The Eldia was finally taken off Nauset Beach on May 17, 1984, fifty-one days after it came ashore. The strategy was simple but effective. First, excavators and bulldozers dug a deep bowl around the ship at low tide, which filled at high tide, allowing it to float. Next a floating dredge dug a short channel off its stern. Then a cable was attached to the stern and run out to an offshore derrick rig. Finally, on the night of May 14, on a flooding moon tide, the rig began to pull the Eldia out to sea. Nonetheless, there were some doubts as to whether the ship could be brought off intact, as there were several bars just offshore and it was over 1000 feet to deep water.
This is the final part 0f a 3-part recollection of the stranding of the freighter Eldia. Part 1 is here. And here is Part 2.
I arrived at Nauset Beach that night about 11:30, a half-hour past high tide. There were only a handful of people stretched along the dark beach from the Nauset parking lot down to the ship. It was a spectacular scene. The moon was hidden by clouds, but the entire vessel was lit up with deck lights, work lights, and searchlights - like some great party ship. Several hundred yards offshore the giant derrick rig sat on its barge, also lit with green and white lights, accompanied by a similarly lit tugboat. A launch with running lights raced back and forth between the derrick and the Eldia. As I got closer I could hear the deep thrumming of the ship’s winch motors, and the derrick’s, too, pulling on the great cables. I thought it would be appropriate if she left tonight, under the same cover of darkness and cloud that she had arrived in, but as it turned out, it would be another four days of pulling her slowly, 5-10 feet at a time, dealing with snapped cables and other problems, before she finally came free and, on a windy, sunny afternoon, was tugged ignominiously out of sight.
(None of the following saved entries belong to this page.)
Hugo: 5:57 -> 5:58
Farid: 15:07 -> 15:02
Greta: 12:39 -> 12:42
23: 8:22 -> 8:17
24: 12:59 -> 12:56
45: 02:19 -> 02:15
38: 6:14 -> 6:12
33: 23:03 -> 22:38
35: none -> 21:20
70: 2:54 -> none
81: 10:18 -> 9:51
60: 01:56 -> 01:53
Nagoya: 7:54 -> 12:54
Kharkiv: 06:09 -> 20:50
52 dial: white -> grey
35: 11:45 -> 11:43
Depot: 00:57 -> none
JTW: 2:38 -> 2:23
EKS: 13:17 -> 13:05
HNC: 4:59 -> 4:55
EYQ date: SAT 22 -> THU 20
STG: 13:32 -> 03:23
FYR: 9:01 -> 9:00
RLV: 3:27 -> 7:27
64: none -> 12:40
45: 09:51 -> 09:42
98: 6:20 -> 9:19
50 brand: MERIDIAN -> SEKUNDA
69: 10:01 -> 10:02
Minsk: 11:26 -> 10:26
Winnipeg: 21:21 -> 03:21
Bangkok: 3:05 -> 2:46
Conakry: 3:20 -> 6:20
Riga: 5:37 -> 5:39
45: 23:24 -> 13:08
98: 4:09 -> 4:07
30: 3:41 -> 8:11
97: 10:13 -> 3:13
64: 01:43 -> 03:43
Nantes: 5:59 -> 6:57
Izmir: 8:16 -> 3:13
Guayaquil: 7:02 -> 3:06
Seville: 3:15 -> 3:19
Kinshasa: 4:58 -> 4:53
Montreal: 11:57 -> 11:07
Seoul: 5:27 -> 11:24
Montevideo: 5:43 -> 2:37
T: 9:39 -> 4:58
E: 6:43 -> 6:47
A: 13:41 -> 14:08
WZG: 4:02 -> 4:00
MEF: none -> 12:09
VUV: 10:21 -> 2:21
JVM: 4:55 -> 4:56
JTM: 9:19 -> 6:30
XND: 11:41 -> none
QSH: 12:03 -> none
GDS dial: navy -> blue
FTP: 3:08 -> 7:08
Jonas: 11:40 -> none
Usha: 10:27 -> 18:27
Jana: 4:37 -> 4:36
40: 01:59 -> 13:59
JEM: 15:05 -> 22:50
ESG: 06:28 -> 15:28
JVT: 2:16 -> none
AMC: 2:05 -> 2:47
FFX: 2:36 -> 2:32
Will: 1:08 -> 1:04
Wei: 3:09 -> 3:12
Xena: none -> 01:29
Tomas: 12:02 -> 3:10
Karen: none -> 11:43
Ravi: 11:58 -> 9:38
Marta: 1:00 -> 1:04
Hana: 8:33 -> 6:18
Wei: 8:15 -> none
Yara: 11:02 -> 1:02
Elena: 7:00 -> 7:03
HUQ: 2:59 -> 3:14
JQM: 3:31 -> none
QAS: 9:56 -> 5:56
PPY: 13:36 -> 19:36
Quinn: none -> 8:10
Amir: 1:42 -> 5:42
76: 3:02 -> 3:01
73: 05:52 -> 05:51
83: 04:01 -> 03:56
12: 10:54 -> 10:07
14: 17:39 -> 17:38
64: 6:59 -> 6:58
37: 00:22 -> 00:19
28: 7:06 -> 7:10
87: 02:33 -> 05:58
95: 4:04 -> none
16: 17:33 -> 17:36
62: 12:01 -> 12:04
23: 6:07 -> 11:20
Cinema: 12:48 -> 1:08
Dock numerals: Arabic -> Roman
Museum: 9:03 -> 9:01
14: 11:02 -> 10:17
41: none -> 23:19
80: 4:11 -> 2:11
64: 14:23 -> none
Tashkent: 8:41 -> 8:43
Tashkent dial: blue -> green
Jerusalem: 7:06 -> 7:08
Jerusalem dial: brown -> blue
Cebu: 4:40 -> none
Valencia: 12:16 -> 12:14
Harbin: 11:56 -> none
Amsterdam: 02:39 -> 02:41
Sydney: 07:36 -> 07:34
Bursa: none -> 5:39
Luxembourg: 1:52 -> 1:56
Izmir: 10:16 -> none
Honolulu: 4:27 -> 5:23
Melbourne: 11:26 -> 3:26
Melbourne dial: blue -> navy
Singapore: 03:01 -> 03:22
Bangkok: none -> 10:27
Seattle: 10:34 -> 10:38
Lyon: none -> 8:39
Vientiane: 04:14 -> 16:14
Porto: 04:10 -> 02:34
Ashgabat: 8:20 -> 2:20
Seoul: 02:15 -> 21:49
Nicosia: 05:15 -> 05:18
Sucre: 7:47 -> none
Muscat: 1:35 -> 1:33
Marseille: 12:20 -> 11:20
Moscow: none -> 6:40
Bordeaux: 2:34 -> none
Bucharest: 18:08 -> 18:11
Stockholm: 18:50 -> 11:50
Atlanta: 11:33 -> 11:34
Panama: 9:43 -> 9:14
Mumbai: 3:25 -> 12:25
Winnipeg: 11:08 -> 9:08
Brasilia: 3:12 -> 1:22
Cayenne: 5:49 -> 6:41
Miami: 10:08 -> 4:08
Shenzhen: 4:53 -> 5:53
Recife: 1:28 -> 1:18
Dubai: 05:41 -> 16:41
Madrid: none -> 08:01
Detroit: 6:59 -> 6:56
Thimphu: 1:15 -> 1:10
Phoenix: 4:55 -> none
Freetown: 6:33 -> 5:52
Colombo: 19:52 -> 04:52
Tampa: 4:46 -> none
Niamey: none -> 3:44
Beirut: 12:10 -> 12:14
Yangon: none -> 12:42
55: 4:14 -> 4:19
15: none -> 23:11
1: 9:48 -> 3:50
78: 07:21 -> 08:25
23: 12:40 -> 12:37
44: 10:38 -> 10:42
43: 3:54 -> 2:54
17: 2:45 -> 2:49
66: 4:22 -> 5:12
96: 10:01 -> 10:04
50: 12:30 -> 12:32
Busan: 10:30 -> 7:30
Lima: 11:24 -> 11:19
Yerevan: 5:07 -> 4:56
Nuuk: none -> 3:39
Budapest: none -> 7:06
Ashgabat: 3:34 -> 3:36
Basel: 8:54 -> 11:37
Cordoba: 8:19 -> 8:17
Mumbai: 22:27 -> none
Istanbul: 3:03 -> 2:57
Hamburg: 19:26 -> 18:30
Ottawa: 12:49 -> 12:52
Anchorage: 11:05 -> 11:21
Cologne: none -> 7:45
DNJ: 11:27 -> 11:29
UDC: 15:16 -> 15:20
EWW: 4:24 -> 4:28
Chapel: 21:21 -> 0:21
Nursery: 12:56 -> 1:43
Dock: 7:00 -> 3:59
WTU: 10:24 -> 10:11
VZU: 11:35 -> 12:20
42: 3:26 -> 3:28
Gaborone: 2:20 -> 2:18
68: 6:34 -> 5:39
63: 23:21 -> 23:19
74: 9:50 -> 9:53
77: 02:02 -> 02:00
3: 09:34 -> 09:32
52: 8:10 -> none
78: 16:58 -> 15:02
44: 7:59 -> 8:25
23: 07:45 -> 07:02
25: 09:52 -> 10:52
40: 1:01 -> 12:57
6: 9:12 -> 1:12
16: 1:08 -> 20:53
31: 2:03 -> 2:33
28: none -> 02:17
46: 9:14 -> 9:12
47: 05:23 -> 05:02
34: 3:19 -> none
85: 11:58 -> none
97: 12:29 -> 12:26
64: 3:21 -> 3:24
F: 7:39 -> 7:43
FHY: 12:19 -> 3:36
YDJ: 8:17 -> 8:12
Now that the ship was finally afloat and safely at sea, the entire operation, earnest and spectacular as it was, seemed curiously without significance. No lives had been lost or saved, really, no salvaging or looting had occurred, and, with the exception of the trampled dune vegetation, no real environmental damage had been inflicted on the beach. The day the ship finally came off, hundreds of spectators were in attendance, cheering for no particular reason. Then Philbrick’s Clam Shack closed up again until June, the sales of T-shirts and postcards declined to a trickle, and local officials sighed with relief. She was already old news.
I visited the beach again a few days later. It felt strangely empty. In less than two months the stranded ship had already become oddly familiar, like a new moon in the sky. But it had been more like a comet than a moon. The beach had been thoroughly cleaned and the massive depression the Eldia had made in the sand had already filled in. Unlike other wrecks in the past, no crushed hull or broken spars remained on the beach to rot and blacken in the sun. No souvenirs were collected or pried or wheeled off the ship to adorn local lawns or mantles or sheds as memorabilia of a remarkable visitation. There were snapshots and Super 8 videos and newspaper photos, of course, but already the ship seemed less than palpable. Had it been real? Was it actually here? Did we imagine it? A few days later we read that the Eldia had been towed to a port in New Jersey and there sold for scrap.